Chlamydomonas cells were harvested in early log phase by low-speed centrifugation (3000 g for 5 min). Cells were then gently re-suspended in PBS. Cell suspension aliquots of approximately 200µl (3 X 10⁸ cells) were then seeded on acid washed cover-slips and fixed with 3.7% paraformaldehyde dissolved in PBS. Algal cells on the slides were permeabilized by submerging them in cold 100% ethanol and incubating cells adhered on cover-slips at -20°C for 10 min. Cells were then washed with PBS containing 0.25 M NaCl at room temperature for 10 min, followed by PBS for 5 min. After brief washings with 1 X PBS containing 0.5% Triton X-100 (PBST), incubation with freshly diluted primary antibody (1:125 dilutions in PBST), was carried out overnight at 4°C.¹⁷ Samples were then subjected to four successive washes in PBST and incubated with Alexa-Fluor 546–conjugated goat anti-rabbit IgG (Molecular Probes, 1:1000 dilutions in PBS) against primary antibodies raised in rabbit. Alexa-Fluor 488–conjugated goat anti-mouse IgG (Molecular Probes) was used as a secondary antibody against primary antibodies generated in mice. After incubation with secondary antibody at 37°C for 1 h samples were washed with PBST followed by brief washings with PBS, cover slips were mounted on slides applying anti-fade reagent (Slow Fade Gold, Molecular Probes). Slides were visualized by Leica TCS SP5 confocal microscope.

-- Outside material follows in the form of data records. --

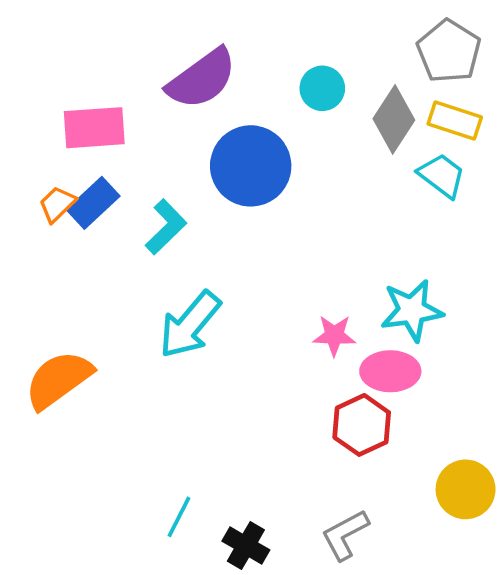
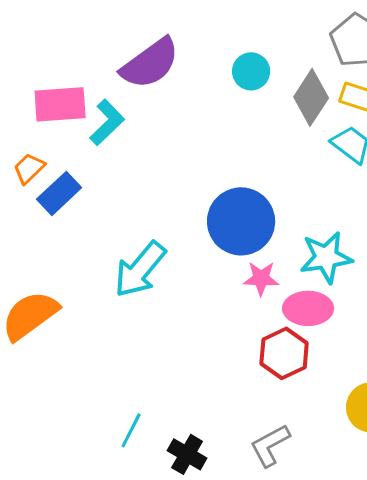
blue circle: (251, 166) -> (241, 221), moved
blue rectangle: (93, 203) -> (59, 193), moved
cyan L-shape: (166, 227) -> (107, 122), moved

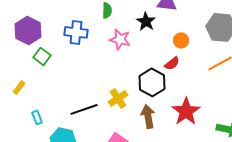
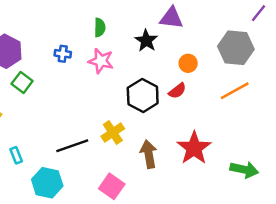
blue cross: (76, 32) -> (63, 54), size x0.6
pink star: (120, 39) -> (101, 61), moved
black hexagon: (152, 82) -> (143, 96), moved

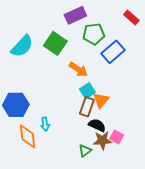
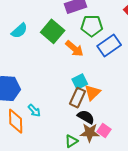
cyan semicircle: (22, 46) -> (19, 31), size x0.7
orange arrow: (78, 69) -> (74, 49), moved
cyan arrow: (45, 124) -> (34, 111), turned -40

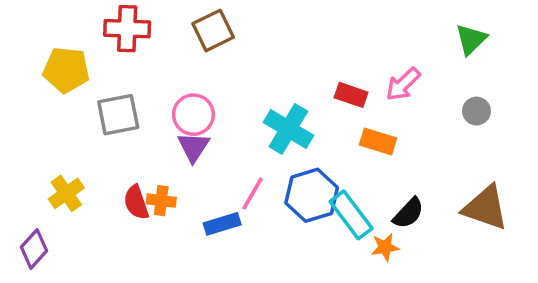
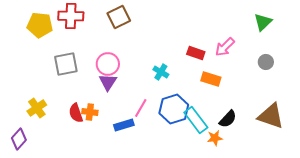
yellow pentagon: (66, 70) -> (40, 25), moved
cyan cross: (288, 129) -> (161, 72), size x0.6

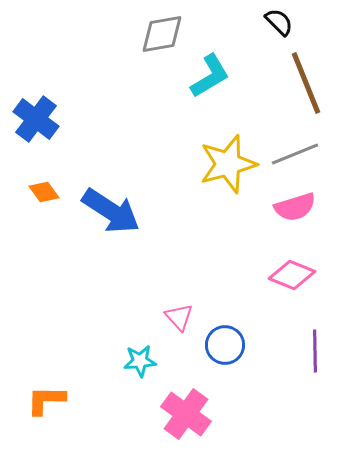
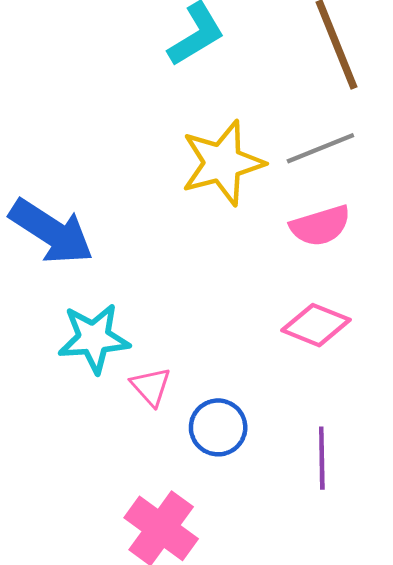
purple line: (315, 351) -> (322, 458), moved
cyan star: (140, 361) -> (94, 338), moved, size x1.5

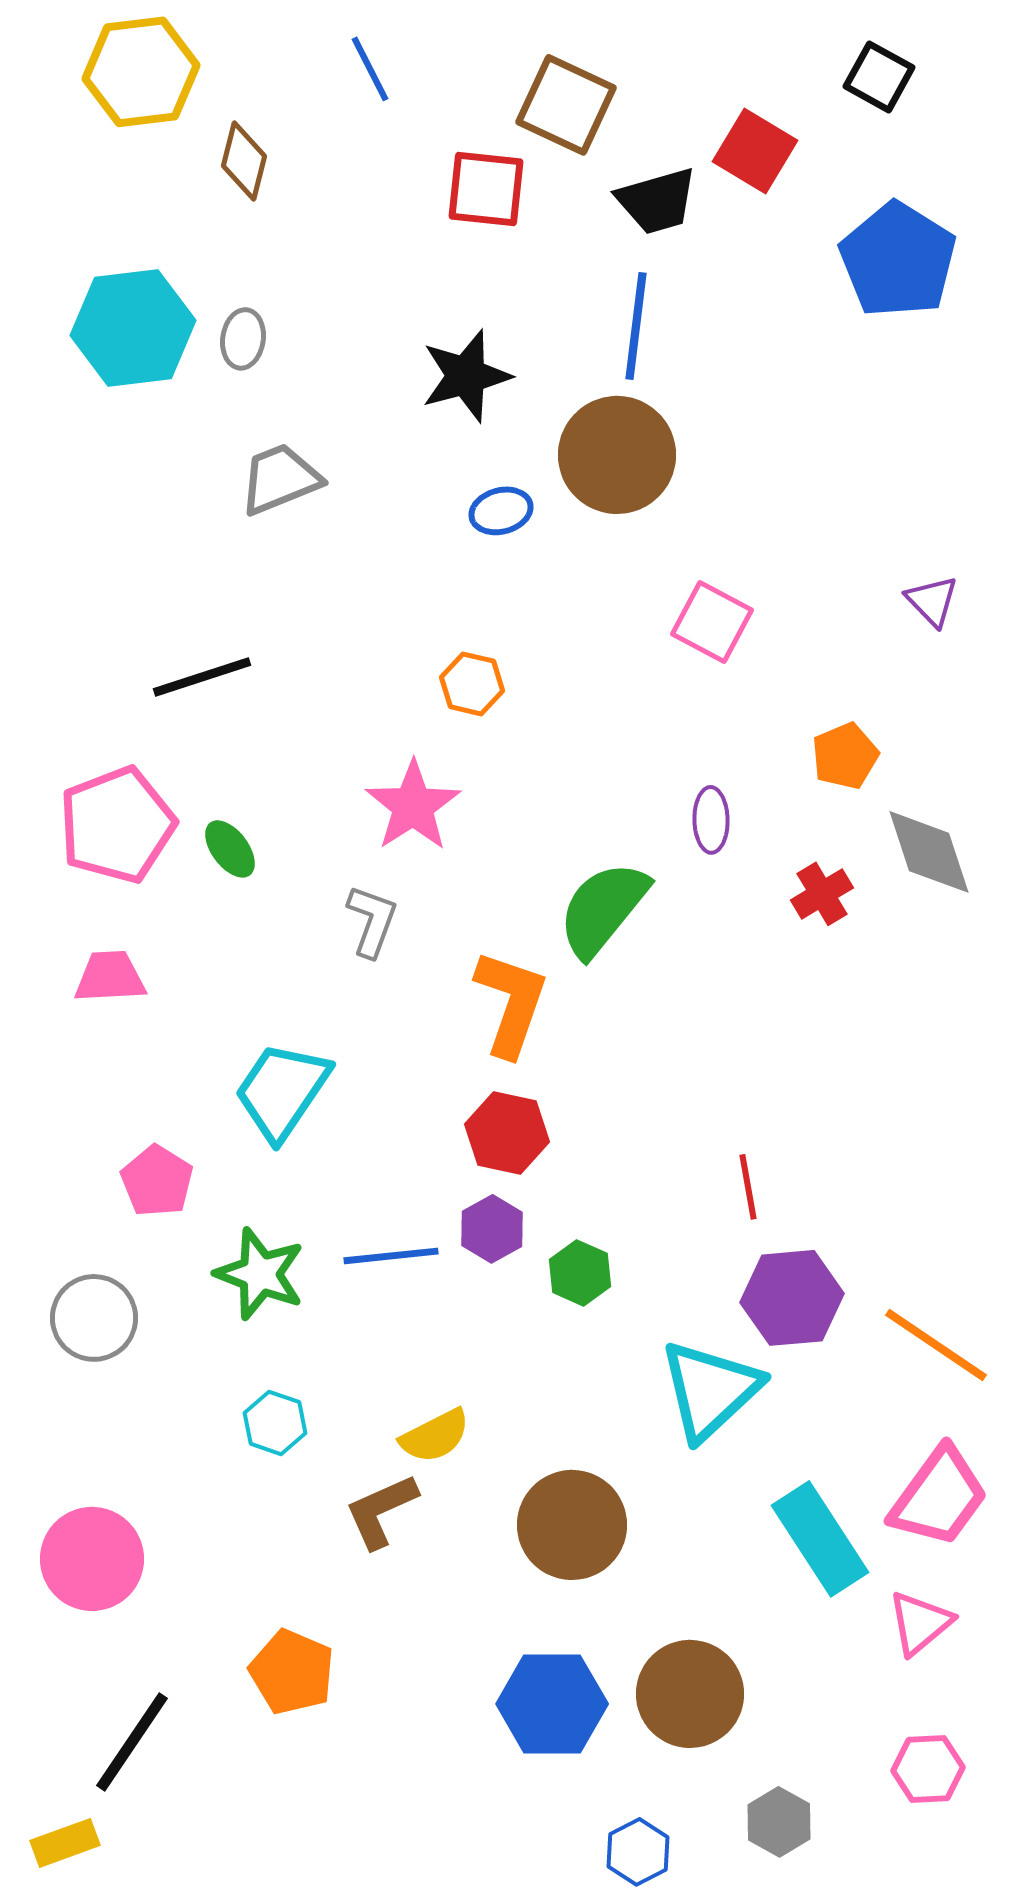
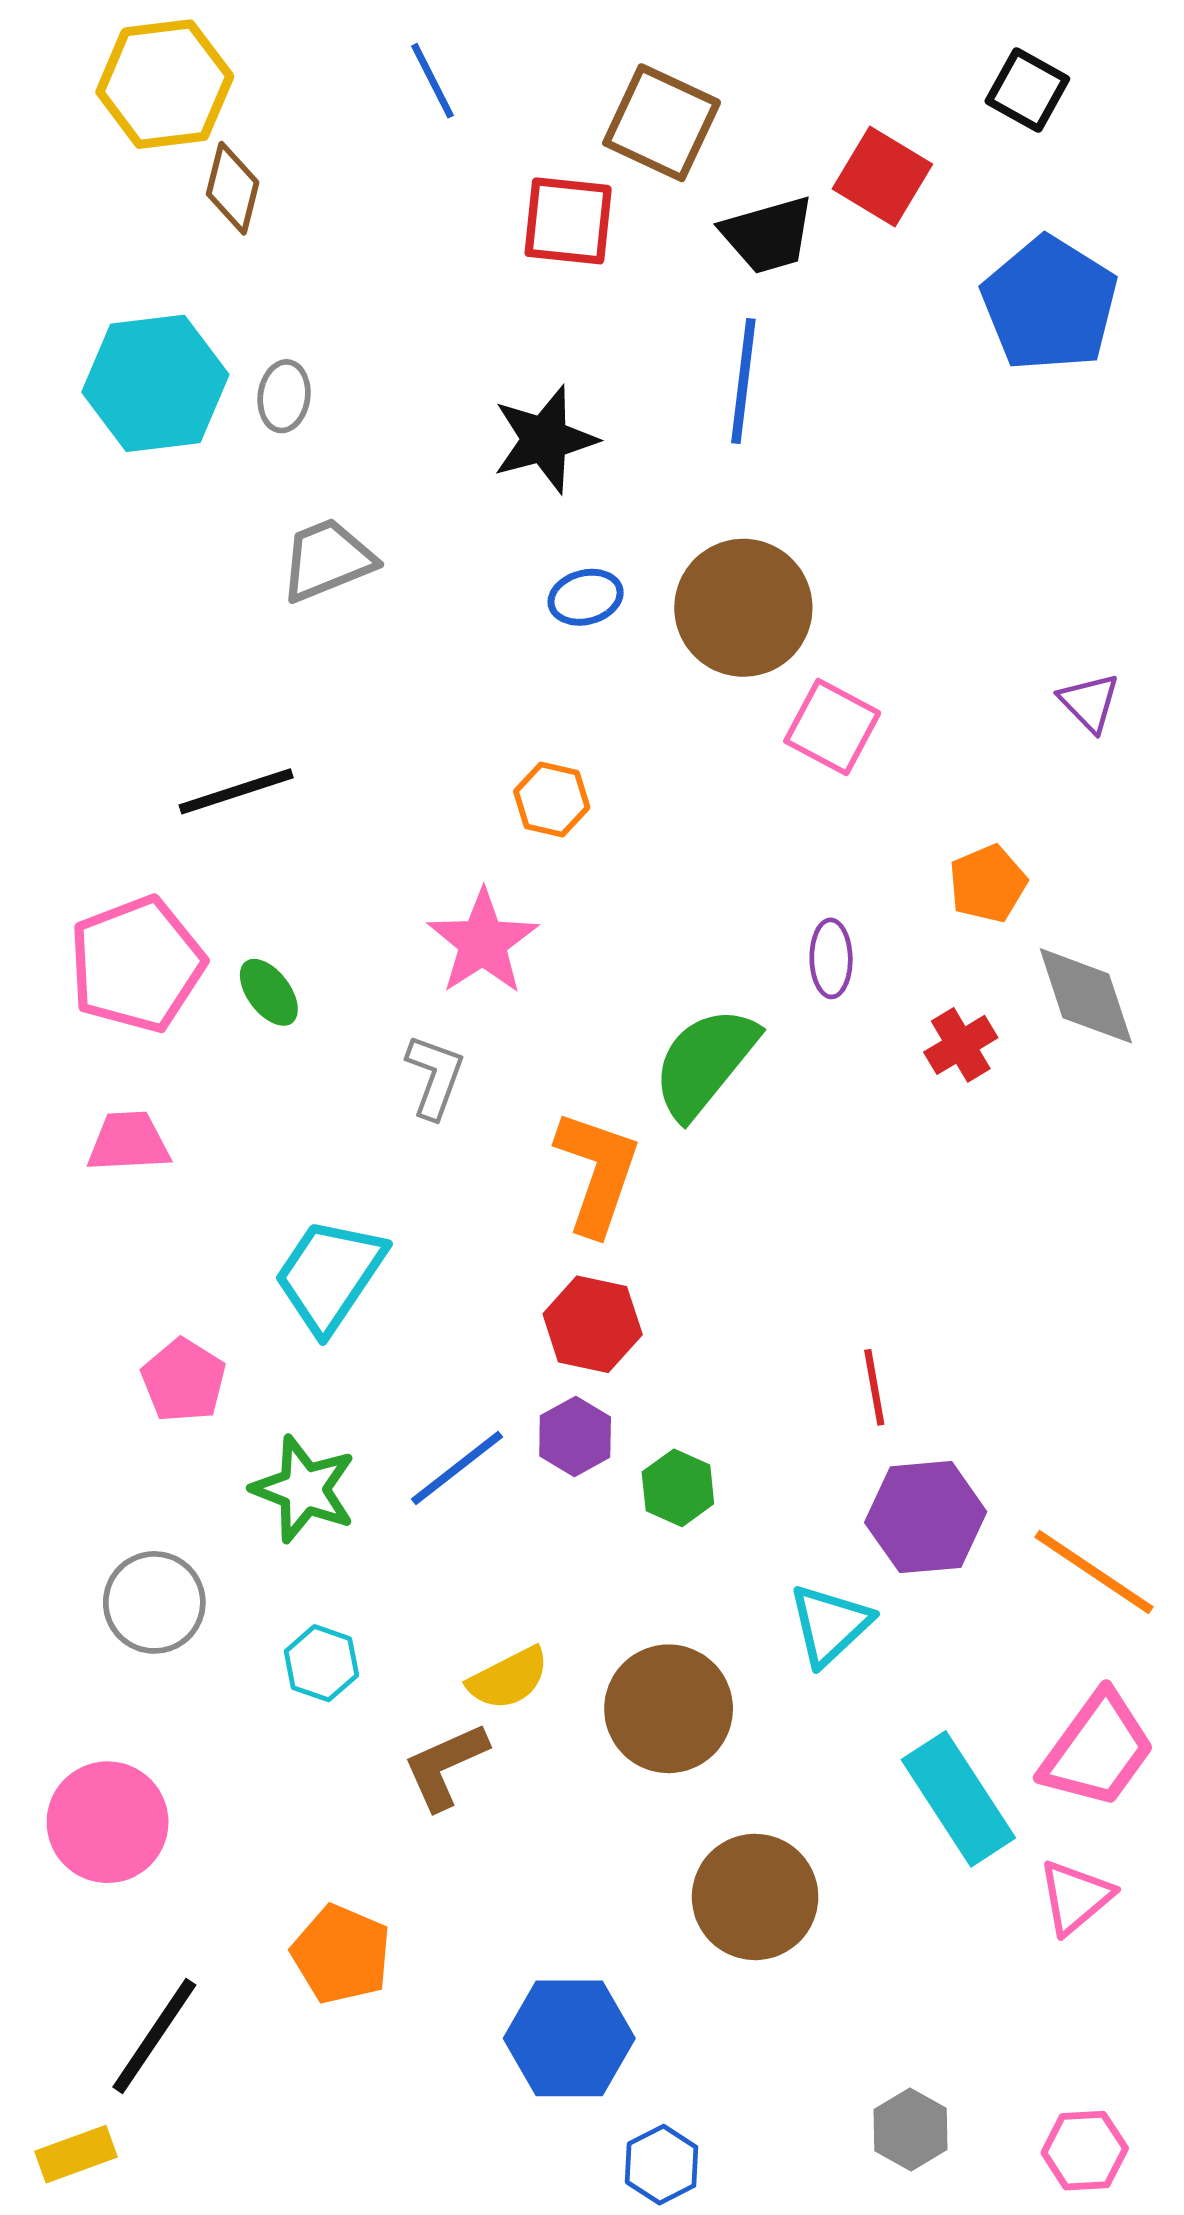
brown diamond: (244, 161) -> (233, 188), moved
brown circle: (617, 455) -> (743, 608), moved
blue line: (391, 1256) -> (457, 1468), turned -32
gray circle: (94, 1318) -> (154, 1602), moved
cyan triangle: (710, 1390) -> (830, 1625), size x0.7
brown circle: (572, 1525) -> (669, 1709), moved
brown circle: (690, 1694) -> (755, 1897), moved
blue hexagon: (552, 1704) -> (569, 2038), moved
pink hexagon: (928, 1769) -> (1085, 2151), moved
blue hexagon: (638, 1852) -> (662, 2165), moved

Proximity ligation assay (PLA)

PLA was performed using Duolink II Rabbit/Goat Kit (Sigma-Aldrich, St. Louis, Missouri, United States) according to manufacturer’s protocol with few modifications.²⁴ C. reinhardtii cells were seeded in the glass cover-slip as mentioned inimmuno-localization procedure. After blocking, incubation with primary antibodies (ChR2-peptide and ChR1 peptide) was carried out overnight at ~4°C. PLA plus and minus probes (containing the secondary antibodies conjugated to oligonucleotides) were added and incubated at room temperature for 2 h. Further, ligase was added, and the ligation reaction was set at room temperature for 2 h. The ligation reaction was followed by incubation with an amplification-polymerase solution at room temperature for 2 h. After carrying out washings with the provided buffers, cover-slips were mounted on the glass slide in an inverted manner. Resulting red fluorescence signals were observed by the confocal microscope, Leica TCS SP5 (Leica Microsystems, Wetzlar, Germany) and visualized with excitation at 543 nm (emission, 585–615 nm).

ChR2 peptide antibody doesn’t cross-react with closely related ChR1 protein

In order to establish the interaction between ChR1 and ChR2, we generated ChR2 specific peptide antibody. We also utilized ChR1 specific peptide antibody that has been described and used in the earlier report by our group.²⁵ With the help of the bioinformatics tools, 10a.a long peptide region of ChR2 was identified. This peptide region was found suitable for generation of antibody specific for ChR2 photoreceptor protein. The selected peptide region of ChR2 was from the extracellular loop region, present between the second and third helix of the rhodopsin domain. This unique peptide region possess no/least sequence identity with the sequence of ChR1 photoreceptor protein, and fitted the antigenicity criteria as per the Kolaskar & Tongaonkar antigenic prediction tool²² for the generation of specific antibodies. We named the peptide antibody against ChR2 as ChR2-peptide antibody and tested its specificity by immunoblotting of affinity purified full length ChR2 protein, expressed in E. coli. Since ChR1 and ChR2 shares more than 80% of protein sequence identity,²⁶ the antibodies against the C-terminal region of ChRs (ChR1 and ChR2) cross-react with each other (Supplementary Figure 1A) (Supplementary Figure 1B) in several experimental conditions. Hence, to establish the specificity of ChR2-peptide antibody towards ChR2 protein only, we performed immunoblotting of full length ChR1 and ChR2 protein with ChR2-peptide antibody (Supplementary Figure 1C). Interestingly, ChR2-peptide antibody specifically identified the ChR2 but not the ChR1 protein. Thus, ChR2-peptide antibody was found suitable for performing ChR2 specific studies in the cell. It recognized ChR2 protein as a band of apparent molecular weight of 72 kD (Supplementary Figure 1D) in immunoblotting of C. reinhardtii total cell lysate and decorated the eyespot of C. reinhardtii in immunolocalization (Figure 2A). No signal was detected by immunoblotting (Data not shown) and cellular localization with anti-KLH which served as negative control (Figure 2B).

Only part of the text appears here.